AAR: FPF Training’s Minuteman Rifle Course, Oct 12

I completed my fourth Minuteman Rifle Course with John Murphy this past weekend, and I can report that the experience remains top-notch. The location is new, but there were no other material changes, except of course a slight price hike.

I used the Smith &Wesson M&P-15T with the Aimpoint H-1 Micro, and a variety of ammo– IDF surplus, some green-tip, some old Federal XM193 and some Mexican Aguila that I just bought, all fed from some basic C-Products magazines. No big problems. That Aimpoint is a damn good piece of gear. One of the other students used an FN SCAR (which seemed to malfunction a lot), but otherwise all of the others used various ARs; one, the husband of a couple whom I had met a previous Murphy-fest, used a 6.8mm AR. He shot very well, by the way, and so did she.

John elected to move the rifle classes to a new range just across the line in West Virginia (the pistol courses still go near Culpeper), which is a bit larger and offers some more possibilities, as well as some spectacular mountain scenery. The base range is 100 yards, but clever use of terrain expands it to near 300. We shot mostly at 50, but reached out to 150 to shoot some steel targets at the end of the second day. Steel is always fun to shoot– instant feedback, and a satisfying way to end a course.

The course followed the tried and true Murphy formula: we began Day One with the safety lecture, then some discussion of what the zero is, illustrated nicely by this video.
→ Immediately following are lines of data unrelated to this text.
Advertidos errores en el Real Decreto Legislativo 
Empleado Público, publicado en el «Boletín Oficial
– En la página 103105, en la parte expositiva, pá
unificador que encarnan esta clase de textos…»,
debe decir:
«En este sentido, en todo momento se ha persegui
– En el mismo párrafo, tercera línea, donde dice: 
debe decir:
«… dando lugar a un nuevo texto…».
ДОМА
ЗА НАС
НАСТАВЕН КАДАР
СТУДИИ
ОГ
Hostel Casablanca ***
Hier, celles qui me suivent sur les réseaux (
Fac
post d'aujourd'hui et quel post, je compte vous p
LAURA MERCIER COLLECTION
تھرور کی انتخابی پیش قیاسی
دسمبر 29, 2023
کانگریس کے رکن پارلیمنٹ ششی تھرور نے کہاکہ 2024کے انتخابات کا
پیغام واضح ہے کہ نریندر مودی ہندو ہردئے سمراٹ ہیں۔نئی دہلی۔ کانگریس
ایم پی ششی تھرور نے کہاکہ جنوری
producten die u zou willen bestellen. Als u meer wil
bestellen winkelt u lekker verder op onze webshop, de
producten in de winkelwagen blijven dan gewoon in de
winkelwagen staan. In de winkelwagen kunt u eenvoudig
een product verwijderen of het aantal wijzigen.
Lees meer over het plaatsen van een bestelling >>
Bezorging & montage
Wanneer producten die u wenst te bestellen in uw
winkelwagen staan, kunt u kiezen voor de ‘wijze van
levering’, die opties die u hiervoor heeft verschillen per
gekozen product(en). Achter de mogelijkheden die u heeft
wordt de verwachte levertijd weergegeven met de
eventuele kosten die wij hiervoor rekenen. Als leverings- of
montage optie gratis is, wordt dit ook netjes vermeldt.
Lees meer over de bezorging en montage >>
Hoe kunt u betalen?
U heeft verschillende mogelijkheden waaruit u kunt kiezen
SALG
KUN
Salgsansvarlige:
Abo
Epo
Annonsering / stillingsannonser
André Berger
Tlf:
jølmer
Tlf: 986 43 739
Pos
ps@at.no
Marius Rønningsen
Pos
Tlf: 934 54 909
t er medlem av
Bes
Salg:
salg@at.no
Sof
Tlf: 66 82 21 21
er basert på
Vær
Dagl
Next was zeroing (to include the get-stuck-in-your-head “If You’re Happy With Your Zero, Clap Your Hands” song), and then we progressed to shooting strings from the 50 and 25 at six-inch bulls-eyes to practice the basic positions.

Day Two saw zero confirmation, more drills with magazine changes, lateral movement, turning and shooting, shooting while advancing, and finally a little test, a sort of a qualification. Total round count was about 550-600– enough to test your gear and force you to work at ammo management, without breaking the bank. Another enduring feature was the running John Murphy sound and light show, that volatile mix of gross insult, teaching points, sarcasm and solid instruction that keeps us coming back. The course wouldn’t be the same without it.

If I could, I’d take a Murphy course once every thee or four months, alternating handgun and rifle. Until I can, I’ll be happy to do it once or twice a year. I reiterate– FPF Training is Gunsite-quality instruction at a fraction of the price. For those in Northern Virginia, it’s an unbeatable deal. HIGHLY RECOMMENDED; take advantage of it!